> **WORK TASK**
Your copy should match the records below word for word and contain no pictures.

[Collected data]

= = = =

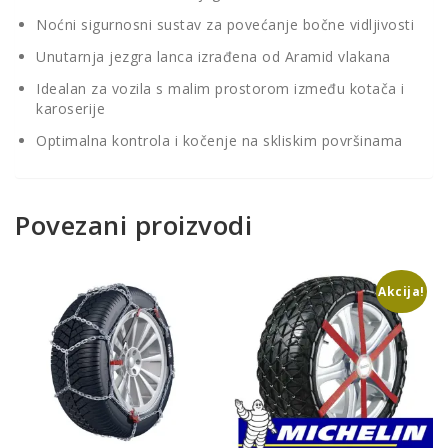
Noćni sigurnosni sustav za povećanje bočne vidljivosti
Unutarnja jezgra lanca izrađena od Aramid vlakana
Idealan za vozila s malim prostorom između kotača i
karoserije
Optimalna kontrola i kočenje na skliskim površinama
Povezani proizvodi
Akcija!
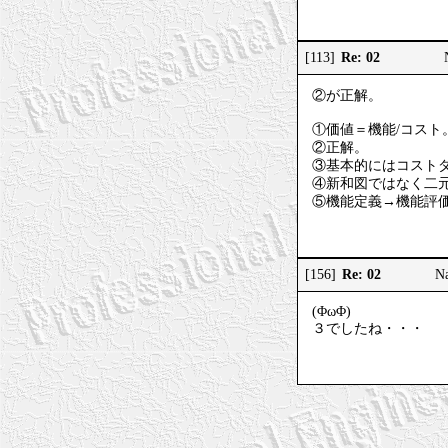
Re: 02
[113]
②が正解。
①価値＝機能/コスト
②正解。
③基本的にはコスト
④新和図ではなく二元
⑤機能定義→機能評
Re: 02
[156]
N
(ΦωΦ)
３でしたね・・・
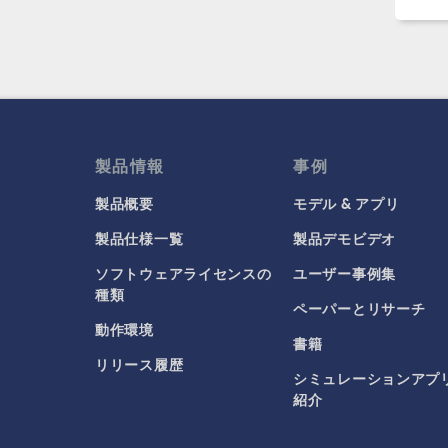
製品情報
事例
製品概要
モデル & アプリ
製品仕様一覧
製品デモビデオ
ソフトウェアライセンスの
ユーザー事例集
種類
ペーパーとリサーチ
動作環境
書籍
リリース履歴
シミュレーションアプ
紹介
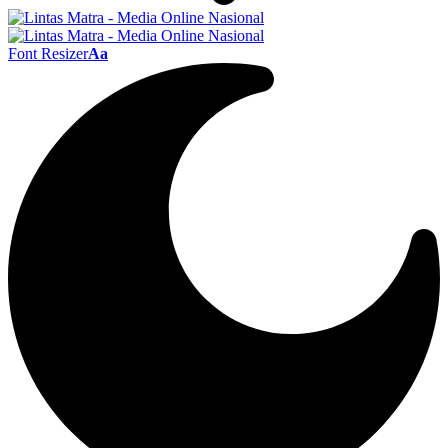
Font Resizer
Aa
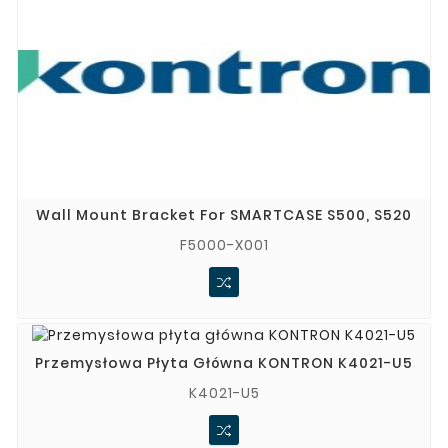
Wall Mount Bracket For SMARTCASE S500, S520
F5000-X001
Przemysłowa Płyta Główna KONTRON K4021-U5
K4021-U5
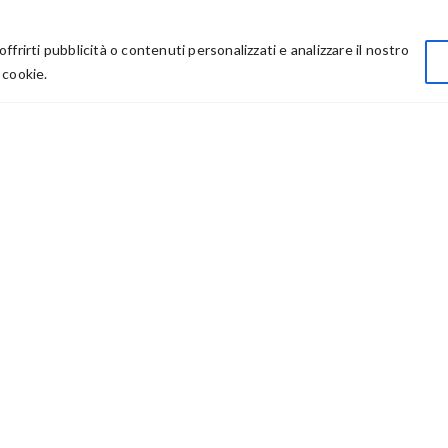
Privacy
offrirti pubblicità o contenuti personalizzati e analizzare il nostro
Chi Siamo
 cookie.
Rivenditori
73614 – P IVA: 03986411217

= = = =

> **ANSWER TO THIS TASK**
Noćni sigurnosni sustav za povećanje bočne vidljivosti
Unutarnja jezgra lanca izrađena od Aramid vlakana
Idealan za vozila s malim prostorom između kotača i
karoserije
Optimalna kontrola i kočenje na skliskim površinama
Povezani proizvodi
Akcija!
Re: 02
[113]
②が正解。
①価値＝機能/コスト
②正解。
③基本的にはコスト
④新和図ではなく二元
⑤機能定義→機能評
Re: 02
[156]
N
(ΦωΦ)
３でしたね・・・
製品情報
事例
製品概要
モデル & アプリ
製品仕様一覧
製品デモビデオ
ソフトウェアライセンスの
ユーザー事例集
種類
ペーパーとリサーチ
動作環境
書籍
リリース履歴
シミュレーションアプ
紹介
Font Resizer
Aa
Wall Mount Bracket For SMARTCASE S500, S520
F5000-X001
Przemysłowa Płyta Główna KONTRON K4021-U5
K4021-U5
Privacy
offrirti pubblicità o contenuti personalizzati e analizzare il nostro
Chi Siamo
 cookie.
Rivenditori
73614 – P IVA: 03986411217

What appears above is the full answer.